But the Pocket 3’s popularity goes far beyond sales figures. It has captured the imagination of professionals and ordinary users alike—from journalists and top-tier video creators to travelers, lifestyle enthusiasts, and parents documenting family trips. In many ways, it has become a symbol of “creative equality” in the age of universal video creation: a tool that allows anyone, not just professionals, to capture cinematic images effortlessly.

The phenomenon surrounding the Pocket 3 reflects a deeper shift in the consumer electronics market. DJI’s success in ground-based imaging has created a new growth segment that smartphone giants can no longer ignore. According to industry sources, leading Chinese smartphone makers including OPPO, vivo, Xiaomi, and Honor have all initiated internal projects to develop Pocket-style imaging devices, with commercial releases expected as early as mid-2026. A new race to challenge the Pocket 3 has quietly begun.

At the same time, questions persist. In an age when smartphone cameras boast advanced stabilization and computational photography, why does a separate handheld camera even need to exist? To answer that, one must look beyond the Pocket 3 itself and trace the seven-year evolution of the series, from its experimental beginnings to its current status as a cultural icon.

When DJI launched its first Osmo in 2015, the company’s reputation rested on drones, not handheld devices.
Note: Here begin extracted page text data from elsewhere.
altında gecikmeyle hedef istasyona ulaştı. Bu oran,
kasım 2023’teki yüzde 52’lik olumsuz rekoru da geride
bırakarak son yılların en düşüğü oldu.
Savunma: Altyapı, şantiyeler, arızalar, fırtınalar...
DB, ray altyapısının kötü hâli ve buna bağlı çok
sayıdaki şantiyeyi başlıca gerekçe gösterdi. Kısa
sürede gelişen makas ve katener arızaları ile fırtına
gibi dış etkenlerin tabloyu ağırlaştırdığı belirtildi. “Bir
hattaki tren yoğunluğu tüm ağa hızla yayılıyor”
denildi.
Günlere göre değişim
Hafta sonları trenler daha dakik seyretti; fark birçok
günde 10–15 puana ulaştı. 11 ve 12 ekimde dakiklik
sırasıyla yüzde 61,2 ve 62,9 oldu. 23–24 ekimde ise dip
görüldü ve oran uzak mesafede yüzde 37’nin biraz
Yet the idea of ground-based stabilization came from users rather than engineers. Enthusiasts had begun removing the Zenmuse gimbal cameras from DJI’s Inspire drones and attaching them to improvised 3D-printed grips to capture stable shots on the ground. The results were crude but revealing. They demonstrated that the same technology that stabilized aerial footage could revolutionize handheld shooting.

DJI’s product team quickly recognized the opportunity. The first-generation Osmo combined the company’s three-axis gimbal technology with a camera into a single handheld device. It offered a groundbreaking promise: the ability to shoot drone-quality stabilized footage on land. The product impressed professionals and filmmakers, but its high price and bulky design limited its audience. It was a technical milestone but not yet a mass-market success.

The team realized that what users truly needed was not just stable footage, but stability that fits in a pocket. That insight led to the birth of the Pocket series.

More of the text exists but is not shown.